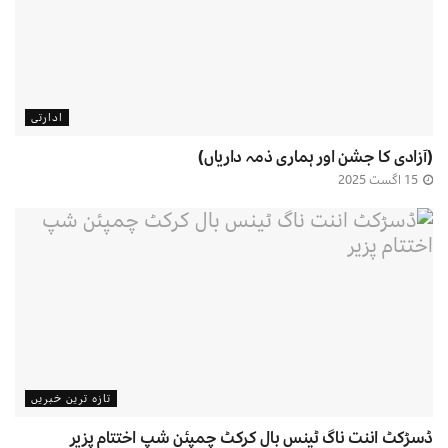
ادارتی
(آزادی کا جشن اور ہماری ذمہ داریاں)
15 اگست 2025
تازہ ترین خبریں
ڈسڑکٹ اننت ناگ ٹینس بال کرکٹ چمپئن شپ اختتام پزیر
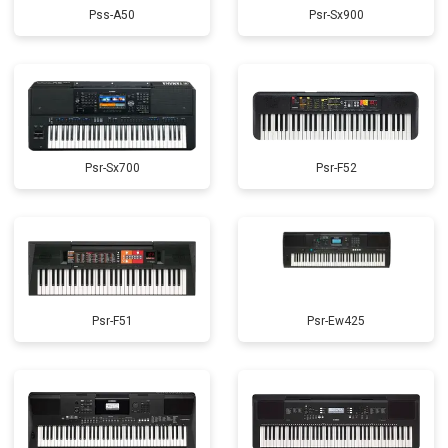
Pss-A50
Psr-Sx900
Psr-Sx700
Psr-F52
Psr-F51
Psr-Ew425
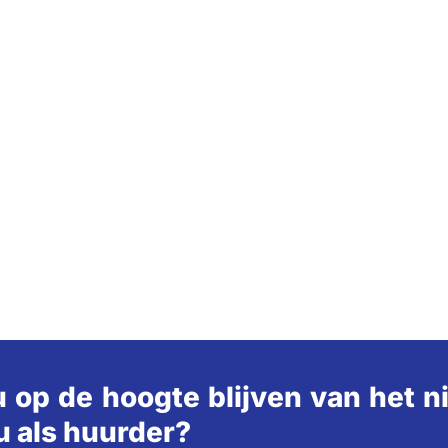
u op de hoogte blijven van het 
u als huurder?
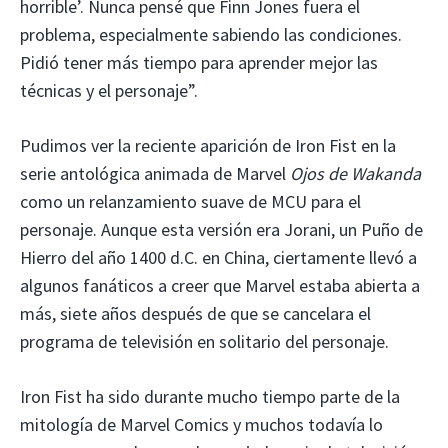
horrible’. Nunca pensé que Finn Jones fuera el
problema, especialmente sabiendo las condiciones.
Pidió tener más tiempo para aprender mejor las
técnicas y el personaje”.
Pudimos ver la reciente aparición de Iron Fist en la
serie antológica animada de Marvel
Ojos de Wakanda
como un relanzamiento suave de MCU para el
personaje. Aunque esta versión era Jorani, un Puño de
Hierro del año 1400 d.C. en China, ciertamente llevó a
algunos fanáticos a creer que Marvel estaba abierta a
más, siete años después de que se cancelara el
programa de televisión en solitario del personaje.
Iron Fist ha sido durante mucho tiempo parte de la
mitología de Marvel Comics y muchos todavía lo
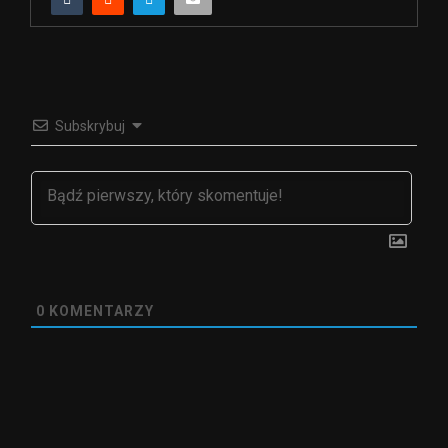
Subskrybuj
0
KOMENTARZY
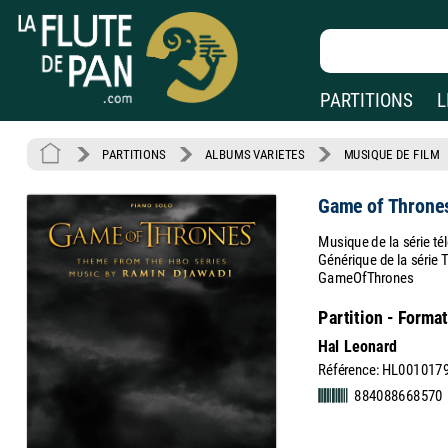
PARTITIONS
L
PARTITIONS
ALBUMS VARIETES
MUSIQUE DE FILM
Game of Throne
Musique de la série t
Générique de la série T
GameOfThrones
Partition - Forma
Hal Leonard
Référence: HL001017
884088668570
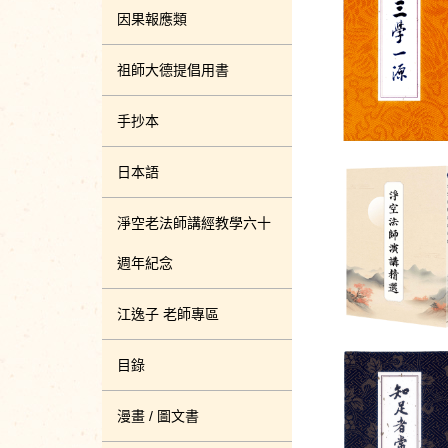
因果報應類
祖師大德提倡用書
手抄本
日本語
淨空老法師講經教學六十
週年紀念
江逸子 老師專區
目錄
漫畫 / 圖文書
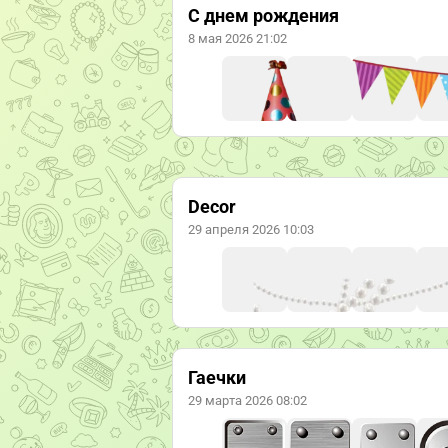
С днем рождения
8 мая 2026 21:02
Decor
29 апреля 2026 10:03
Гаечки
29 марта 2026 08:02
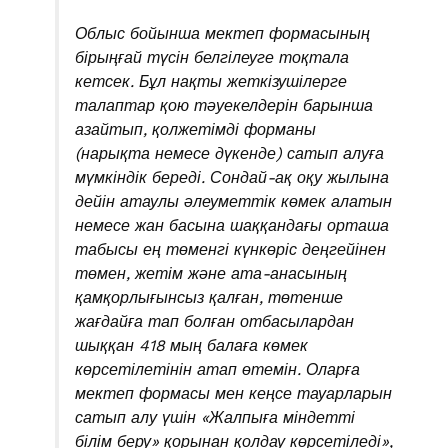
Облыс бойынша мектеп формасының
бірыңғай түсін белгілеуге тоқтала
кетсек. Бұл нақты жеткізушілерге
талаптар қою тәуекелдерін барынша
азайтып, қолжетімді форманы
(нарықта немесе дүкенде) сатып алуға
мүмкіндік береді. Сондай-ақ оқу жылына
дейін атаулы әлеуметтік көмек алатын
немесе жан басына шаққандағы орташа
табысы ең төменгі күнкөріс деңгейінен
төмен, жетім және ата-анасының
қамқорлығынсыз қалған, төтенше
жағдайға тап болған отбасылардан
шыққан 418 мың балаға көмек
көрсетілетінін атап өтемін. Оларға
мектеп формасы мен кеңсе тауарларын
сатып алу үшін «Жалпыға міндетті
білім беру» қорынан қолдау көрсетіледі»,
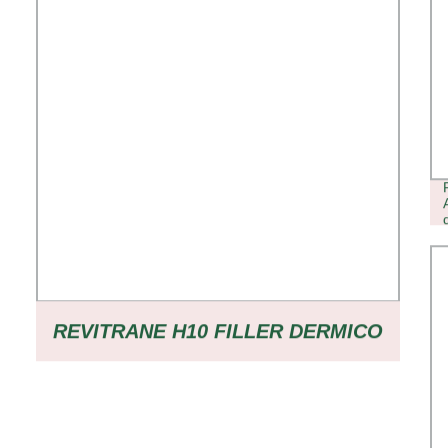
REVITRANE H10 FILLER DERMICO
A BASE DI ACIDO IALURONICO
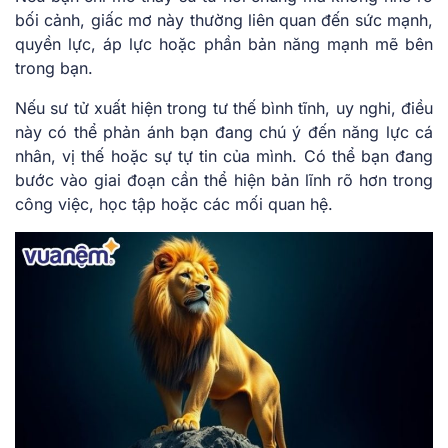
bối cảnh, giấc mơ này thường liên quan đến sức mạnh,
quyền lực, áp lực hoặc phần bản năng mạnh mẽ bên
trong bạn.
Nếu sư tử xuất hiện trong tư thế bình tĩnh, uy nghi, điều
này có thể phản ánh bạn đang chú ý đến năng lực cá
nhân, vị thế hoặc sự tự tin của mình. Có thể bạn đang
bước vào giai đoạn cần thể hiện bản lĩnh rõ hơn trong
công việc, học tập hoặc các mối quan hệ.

TASK OBJECTIVE ▸ Copy every line of the data where "hoặc" is found.

ANSWER SECTION ▸
quyền lực, áp lực hoặc phần bản năng mạnh mẽ bên
nhân, vị thế hoặc sự tự tin của mình. Có thể bạn đang
công việc, học tập hoặc các mối quan hệ.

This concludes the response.